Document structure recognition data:
- - - -
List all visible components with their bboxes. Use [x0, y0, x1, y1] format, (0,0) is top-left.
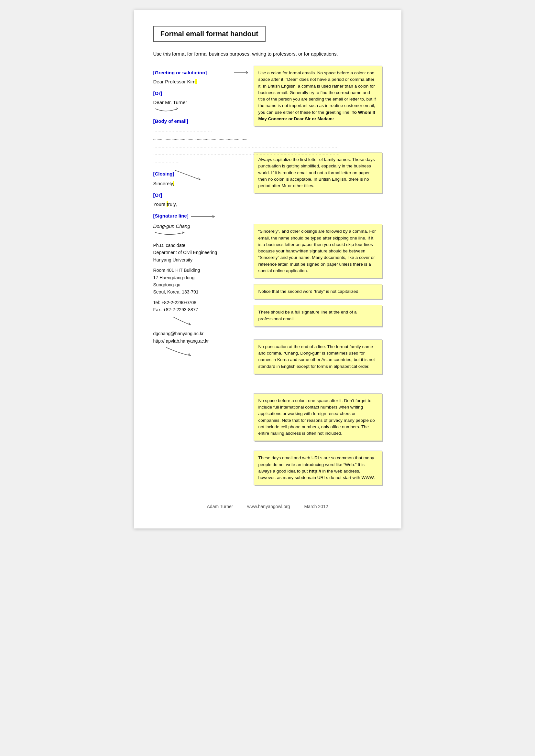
closing-arrow-icon: [174, 170, 204, 186]
note2-text: Always capitalize the first letter of fa…: [259, 157, 375, 188]
dots-3: ………………………………………..………..…………………………………………………: [153, 143, 247, 149]
signature-name: Dong-gun Chang: [153, 222, 247, 237]
yours-truly: Yours truly,: [153, 201, 247, 208]
dots-5: ……………….: [153, 159, 247, 166]
signature-block: Ph.D. candidate Department of Civil Engi…: [153, 242, 247, 359]
url-arrow-icon: [153, 346, 192, 359]
greeting-section: [Greeting or salutation]: [153, 69, 247, 77]
note1-text: Use a colon for formal emails. No space …: [259, 70, 376, 115]
signature-section: [Signature line]: [153, 212, 247, 221]
body-label: [Body of email]: [153, 117, 247, 125]
note4-text: Notice that the second word “truly” is n…: [259, 289, 360, 294]
notes-right-column: Use a colon for formal emails. No space …: [247, 66, 382, 491]
page: Formal email format handout Use this for…: [134, 10, 401, 528]
intro-text: Use this format for formal business purp…: [153, 51, 382, 57]
footer-website: www.hanyangowl.org: [247, 504, 290, 509]
greeting-arrow-icon: [234, 69, 250, 76]
footer-author: Adam Turner: [207, 504, 233, 509]
or1-label: [Or]: [153, 90, 247, 97]
note4-box: Notice that the second word “truly” is n…: [254, 284, 382, 299]
greeting-label: [Greeting or salutation]: [153, 70, 207, 75]
t-highlight: t: [167, 202, 168, 207]
note6-text: No punctuation at the end of a line. The…: [259, 344, 375, 369]
dots-4: ……………………………………………………………………………………………………………: [153, 150, 247, 157]
greeting-example1: Dear Professor Kim:: [153, 78, 247, 86]
note8-box: These days email and web URLs are so com…: [254, 450, 382, 485]
note5-text: There should be a full signature line at…: [259, 310, 357, 321]
or2-label: [Or]: [153, 191, 247, 199]
dots-2: ........................................…: [153, 136, 247, 142]
note3-box: “Sincerely”, and other closings are foll…: [254, 224, 382, 278]
email-left-column: [Greeting or salutation] Dear Professor …: [153, 66, 247, 359]
note7-box: No space before a colon: one space after…: [254, 393, 382, 441]
note8-bold: http://: [309, 469, 321, 473]
closing-section: [Closing]: [153, 170, 247, 178]
note6-box: No punctuation at the end of a line. The…: [254, 339, 382, 374]
signature-arrow-icon: [191, 215, 217, 219]
sig-curve-icon: [153, 231, 186, 237]
footer: Adam Turner www.hanyangowl.org March 201…: [153, 504, 382, 509]
title-box: Formal email format handout: [153, 26, 266, 42]
colon-highlight: :: [195, 79, 197, 84]
note5-box: There should be a full signature line at…: [254, 305, 382, 326]
note2-box: Always capitalize the first letter of fa…: [254, 152, 382, 193]
arrow2-icon: [153, 107, 179, 113]
page-title: Formal email format handout: [160, 30, 259, 38]
note7-text: No space before a colon: one space after…: [259, 398, 375, 436]
svg-line-1: [174, 170, 200, 180]
note1-box: Use a colon for formal emails. No space …: [254, 66, 382, 126]
signature-label: [Signature line]: [153, 212, 188, 220]
note3-text: “Sincerely”, and other closings are foll…: [259, 229, 376, 273]
footer-date: March 2012: [304, 504, 328, 509]
greeting-example2: Dear Mr. Turner: [153, 98, 247, 113]
contact-arrow-icon: [153, 315, 192, 328]
dots-1: ……………………………………: [153, 128, 247, 134]
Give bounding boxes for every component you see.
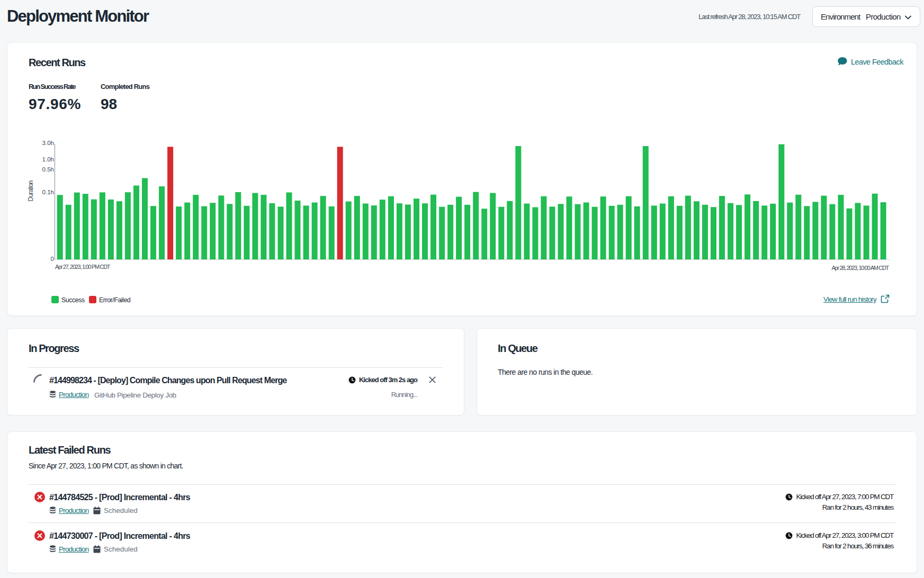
svg-text:Success: Success — [61, 296, 85, 304]
svg-text:0: 0 — [51, 256, 54, 262]
svg-text:0.1h: 0.1h — [42, 189, 54, 195]
svg-text:3.0h: 3.0h — [42, 140, 54, 146]
svg-text:Apr 28, 2023, 10:00 AM CDT: Apr 28, 2023, 10:00 AM CDT — [832, 265, 890, 271]
svg-text:1.0h: 1.0h — [42, 156, 54, 162]
svg-text:Apr 27, 2023, 1:00 PM CDT: Apr 27, 2023, 1:00 PM CDT — [55, 264, 111, 270]
svg-text:Error/Failed: Error/Failed — [99, 296, 131, 304]
svg-text:Duration: Duration — [27, 180, 34, 201]
svg-text:0.5h: 0.5h — [42, 166, 54, 173]
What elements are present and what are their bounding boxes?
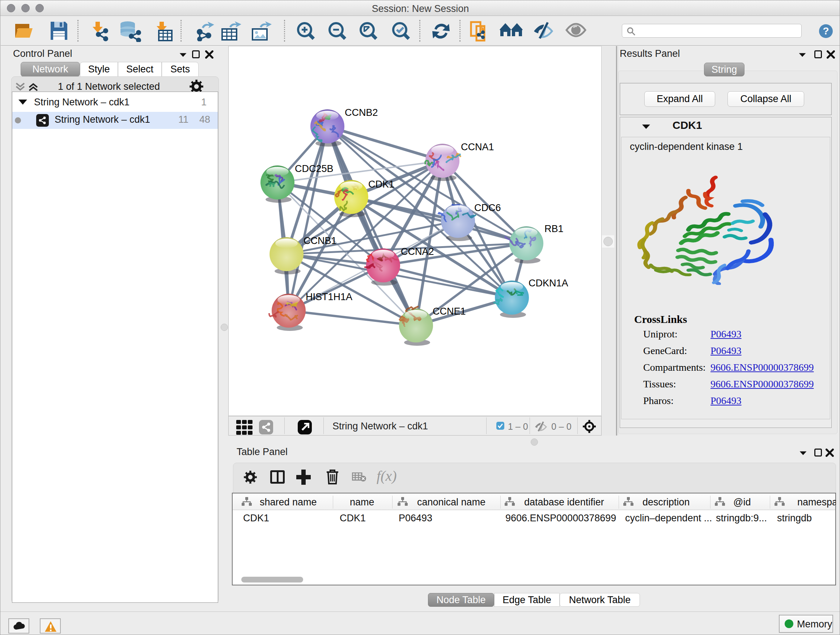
svg-text:CCNA2: CCNA2 xyxy=(401,246,434,257)
svg-text:CDC6: CDC6 xyxy=(474,203,501,213)
svg-text:CCNE1: CCNE1 xyxy=(433,306,466,317)
svg-text:CDKN1A: CDKN1A xyxy=(529,278,568,288)
svg-text:CDC25B: CDC25B xyxy=(295,163,333,174)
svg-text:CCNB2: CCNB2 xyxy=(345,107,378,118)
svg-text:CDK1: CDK1 xyxy=(368,179,394,190)
svg-text:CCNB1: CCNB1 xyxy=(303,235,337,246)
svg-text:HIST1H1A: HIST1H1A xyxy=(306,291,352,302)
svg-text:RB1: RB1 xyxy=(545,223,564,234)
svg-text:CCNA1: CCNA1 xyxy=(461,141,494,152)
svg-text:?: ? xyxy=(823,25,829,36)
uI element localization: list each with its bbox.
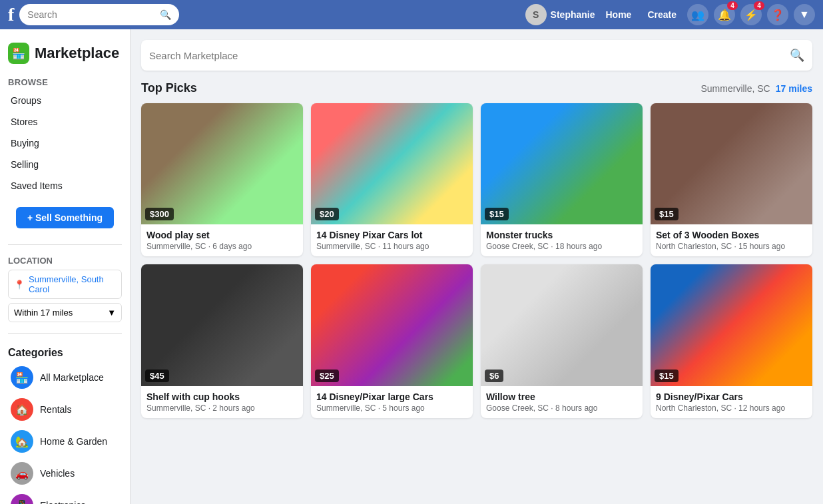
product-image-wrap: $45 [141, 264, 303, 385]
top-navigation: f 🔍 S Stephanie Home Create 👥 🔔 4 ⚡ 4 ❓ [0, 0, 823, 29]
dropdown-btn[interactable]: ▼ [794, 4, 815, 25]
location-city-text: Summerville, South Carol [29, 274, 116, 294]
product-info: 14 Disney/Pixar large Cars Summerville, … [311, 386, 473, 418]
product-card[interactable]: $300 Wood play set Summerville, SC · 6 d… [141, 103, 303, 256]
cat-item-rentals[interactable]: 🏠 Rentals [3, 393, 127, 425]
marketplace-icon: 🏪 [8, 43, 29, 64]
cat-item-vehicles[interactable]: 🚗 Vehicles [3, 457, 127, 489]
alerts-btn[interactable]: ⚡ 4 [740, 4, 762, 25]
location-label: Location [8, 256, 122, 266]
notifications-btn[interactable]: 🔔 4 [714, 4, 735, 25]
product-card[interactable]: $15 Set of 3 Wooden Boxes North Charlest… [651, 103, 812, 256]
product-name: Willow tree [486, 391, 637, 402]
sidebar-title: 🏪 Marketplace [0, 37, 130, 69]
location-info: Summerville, SC 17 miles [700, 83, 812, 94]
sidebar: 🏪 Marketplace Browse Groups Stores Buyin… [0, 29, 131, 504]
product-meta: Goose Creek, SC · 8 hours ago [486, 403, 637, 413]
facebook-logo: f [8, 4, 14, 25]
home-link[interactable]: Home [601, 9, 637, 20]
product-meta: Summerville, SC · 5 hours ago [316, 403, 467, 413]
page-layout: 🏪 Marketplace Browse Groups Stores Buyin… [0, 29, 823, 504]
top-picks-title: Top Picks [141, 81, 197, 95]
sidebar-item-saved[interactable]: Saved Items [3, 175, 127, 196]
product-price: $20 [315, 208, 339, 220]
product-name: Wood play set [146, 230, 298, 240]
create-link[interactable]: Create [642, 9, 682, 20]
marketplace-search-bar[interactable]: 🔍 [141, 40, 812, 71]
vehicles-icon: 🚗 [11, 462, 33, 485]
sell-something-button[interactable]: + Sell Something [16, 207, 114, 228]
lightning-icon: ⚡ [744, 9, 758, 21]
product-meta: Summerville, SC · 6 days ago [146, 242, 298, 251]
product-info: 9 Disney/Pixar Cars North Charleston, SC… [651, 386, 812, 418]
product-image [141, 264, 303, 385]
product-card[interactable]: $15 9 Disney/Pixar Cars North Charleston… [651, 264, 812, 417]
stores-label: Stores [11, 117, 37, 127]
chevron-down-icon: ▼ [799, 9, 810, 21]
categories-label: Categories [0, 339, 130, 362]
product-grid: $300 Wood play set Summerville, SC · 6 d… [141, 103, 812, 418]
divider-2 [8, 333, 122, 334]
friends-icon-btn[interactable]: 👥 [687, 4, 708, 25]
marketplace-search-input[interactable] [149, 50, 790, 61]
product-price: $45 [145, 370, 169, 382]
product-card[interactable]: $25 14 Disney/Pixar large Cars Summervil… [311, 264, 473, 417]
rentals-icon: 🏠 [11, 398, 33, 421]
sidebar-item-selling[interactable]: Selling [3, 154, 127, 175]
product-image [651, 103, 812, 224]
nav-user[interactable]: S Stephanie [525, 4, 595, 25]
product-image-wrap: $300 [141, 103, 303, 224]
product-meta: Summerville, SC · 2 hours ago [146, 403, 298, 413]
chevron-down-icon: ▼ [107, 308, 116, 318]
product-name: 9 Disney/Pixar Cars [656, 391, 807, 402]
top-picks-miles: 17 miles [776, 83, 812, 94]
product-image-wrap: $15 [651, 264, 812, 385]
global-search-input[interactable] [27, 9, 160, 20]
global-search-bar[interactable]: 🔍 [19, 4, 179, 25]
electronics-icon: 📱 [11, 494, 33, 504]
cat-name-rentals: Rentals [40, 404, 71, 415]
main-content: 🔍 Top Picks Summerville, SC 17 miles $30… [131, 29, 823, 504]
question-icon: ❓ [771, 9, 784, 21]
product-image [481, 264, 643, 385]
product-card[interactable]: $45 Shelf with cup hooks Summerville, SC… [141, 264, 303, 417]
product-image [141, 103, 303, 224]
product-card[interactable]: $20 14 Disney Pixar Cars lot Summerville… [311, 103, 473, 256]
sidebar-item-buying[interactable]: Buying [3, 132, 127, 154]
divider-1 [8, 244, 122, 245]
cat-name-all-marketplace: All Marketplace [40, 372, 104, 383]
product-card[interactable]: $15 Monster trucks Goose Creek, SC · 18 … [481, 103, 643, 256]
sidebar-item-stores[interactable]: Stores [3, 111, 127, 132]
marketplace-search-button[interactable]: 🔍 [790, 48, 804, 63]
product-price: $6 [485, 370, 503, 382]
help-btn[interactable]: ❓ [767, 4, 788, 25]
cat-item-home-garden[interactable]: 🏡 Home & Garden [3, 425, 127, 457]
buying-label: Buying [11, 138, 39, 148]
product-image-wrap: $15 [651, 103, 812, 224]
cat-name-electronics: Electronics [40, 500, 85, 504]
product-meta: North Charleston, SC · 12 hours ago [656, 403, 807, 413]
product-card[interactable]: $6 Willow tree Goose Creek, SC · 8 hours… [481, 264, 643, 417]
sidebar-item-groups[interactable]: Groups [3, 90, 127, 111]
product-price: $15 [655, 370, 679, 382]
product-info: 14 Disney Pixar Cars lot Summerville, SC… [311, 224, 473, 256]
product-meta: Goose Creek, SC · 18 hours ago [486, 242, 637, 251]
product-price: $25 [315, 370, 339, 382]
product-name: 14 Disney Pixar Cars lot [316, 230, 467, 240]
cat-item-electronics[interactable]: 📱 Electronics [3, 489, 127, 504]
product-name: Monster trucks [486, 230, 637, 240]
miles-select[interactable]: Within 17 miles ▼ [8, 303, 122, 322]
product-image [311, 103, 473, 224]
product-info: Willow tree Goose Creek, SC · 8 hours ag… [481, 386, 643, 418]
nav-right-section: S Stephanie Home Create 👥 🔔 4 ⚡ 4 ❓ ▼ [525, 4, 815, 25]
cat-name-home-garden: Home & Garden [40, 436, 107, 447]
product-price: $15 [655, 208, 679, 220]
cat-item-all-marketplace[interactable]: 🏪 All Marketplace [3, 362, 127, 393]
home-garden-icon: 🏡 [11, 430, 33, 453]
product-image-wrap: $25 [311, 264, 473, 385]
bell-icon: 🔔 [718, 9, 731, 21]
product-name: Set of 3 Wooden Boxes [656, 230, 807, 240]
product-image [651, 264, 812, 385]
product-info: Set of 3 Wooden Boxes North Charleston, … [651, 224, 812, 256]
location-input[interactable]: 📍 Summerville, South Carol [8, 270, 122, 299]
- - - -
Of the lines above, copy each one that contains the word "Cars".

* _Response_
product-info: 14 Disney/Pixar large Cars Summerville, … [311, 386, 473, 418]
product-info: 9 Disney/Pixar Cars North Charleston, SC… [651, 386, 812, 418]
product-card[interactable]: $15 9 Disney/Pixar Cars North Charleston… [651, 264, 812, 417]
product-card[interactable]: $25 14 Disney/Pixar large Cars Summervil… [311, 264, 473, 417]
product-name: 9 Disney/Pixar Cars [656, 391, 807, 402]
product-card[interactable]: $20 14 Disney Pixar Cars lot Summerville… [311, 103, 473, 256]
product-info: 14 Disney Pixar Cars lot Summerville, SC… [311, 224, 473, 256]
product-name: 14 Disney Pixar Cars lot [316, 230, 467, 240]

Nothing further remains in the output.